▶ [What you will do]:
Print, word for word, the line containing "Tel +49 231 5599-00" and all lines beneath it to the end of the entries below. Pictures do not belong in the copy.

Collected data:
===============
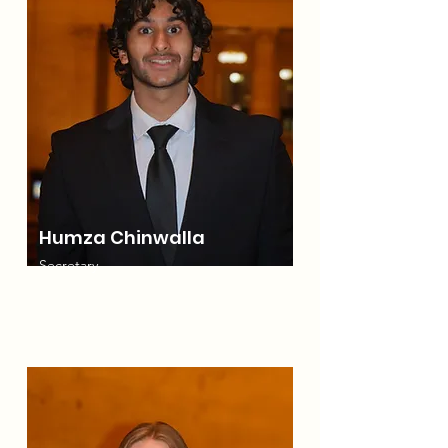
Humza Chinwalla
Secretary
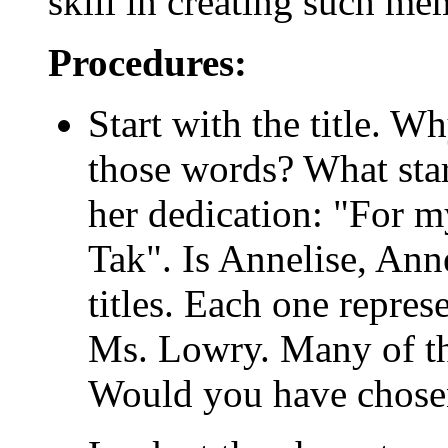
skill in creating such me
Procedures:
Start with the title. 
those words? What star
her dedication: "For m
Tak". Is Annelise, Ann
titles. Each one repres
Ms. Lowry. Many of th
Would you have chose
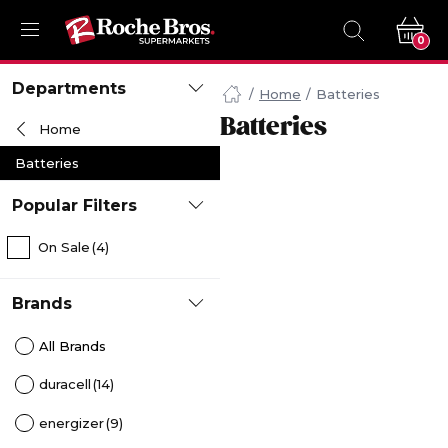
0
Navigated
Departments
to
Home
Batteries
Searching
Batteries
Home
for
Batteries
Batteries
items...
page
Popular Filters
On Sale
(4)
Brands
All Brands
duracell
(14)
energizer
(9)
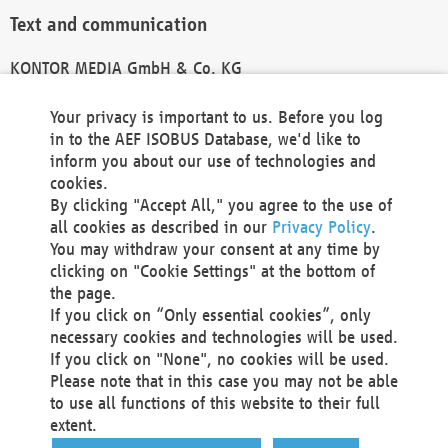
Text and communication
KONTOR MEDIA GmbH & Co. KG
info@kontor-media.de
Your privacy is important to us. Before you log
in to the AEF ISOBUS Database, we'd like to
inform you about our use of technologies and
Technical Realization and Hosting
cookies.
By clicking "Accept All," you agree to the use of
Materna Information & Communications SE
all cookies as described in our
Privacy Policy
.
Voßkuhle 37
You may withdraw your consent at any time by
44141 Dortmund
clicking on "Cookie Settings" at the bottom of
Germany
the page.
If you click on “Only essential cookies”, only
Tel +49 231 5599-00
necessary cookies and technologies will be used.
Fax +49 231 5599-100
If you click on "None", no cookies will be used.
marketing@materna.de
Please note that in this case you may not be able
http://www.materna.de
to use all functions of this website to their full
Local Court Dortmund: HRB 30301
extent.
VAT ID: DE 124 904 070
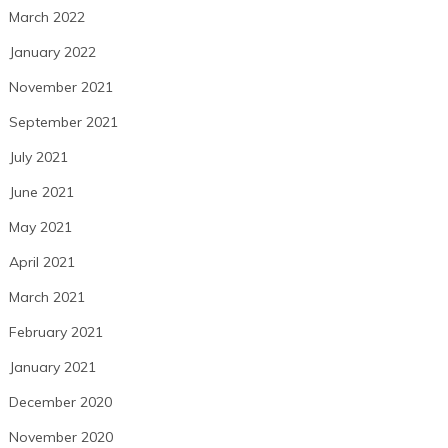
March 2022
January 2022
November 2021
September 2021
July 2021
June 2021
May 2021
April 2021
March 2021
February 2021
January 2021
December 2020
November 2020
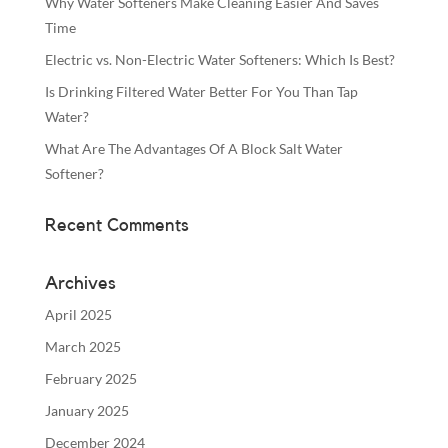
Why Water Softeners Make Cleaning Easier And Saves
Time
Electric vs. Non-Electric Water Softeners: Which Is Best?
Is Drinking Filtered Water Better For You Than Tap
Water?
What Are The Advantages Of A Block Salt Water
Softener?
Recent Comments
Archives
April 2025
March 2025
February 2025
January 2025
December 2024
===============
▶ [Result]:
Tel +49 231 5599-00
necessary cookies and technologies will be used.
Fax +49 231 5599-100
If you click on "None", no cookies will be used.
marketing@materna.de
Please note that in this case you may not be able
http://www.materna.de
to use all functions of this website to their full
Local Court Dortmund: HRB 30301
extent.
VAT ID: DE 124 904 070
March 2022
January 2022
November 2021
September 2021
July 2021
June 2021
May 2021
April 2021
March 2021
February 2021
January 2021
December 2020
November 2020
Why Water Softeners Make Cleaning Easier And Saves
Time
Electric vs. Non-Electric Water Softeners: Which Is Best?
Is Drinking Filtered Water Better For You Than Tap
Water?
What Are The Advantages Of A Block Salt Water
Softener?
Recent Comments
Archives
April 2025
March 2025
February 2025
January 2025
December 2024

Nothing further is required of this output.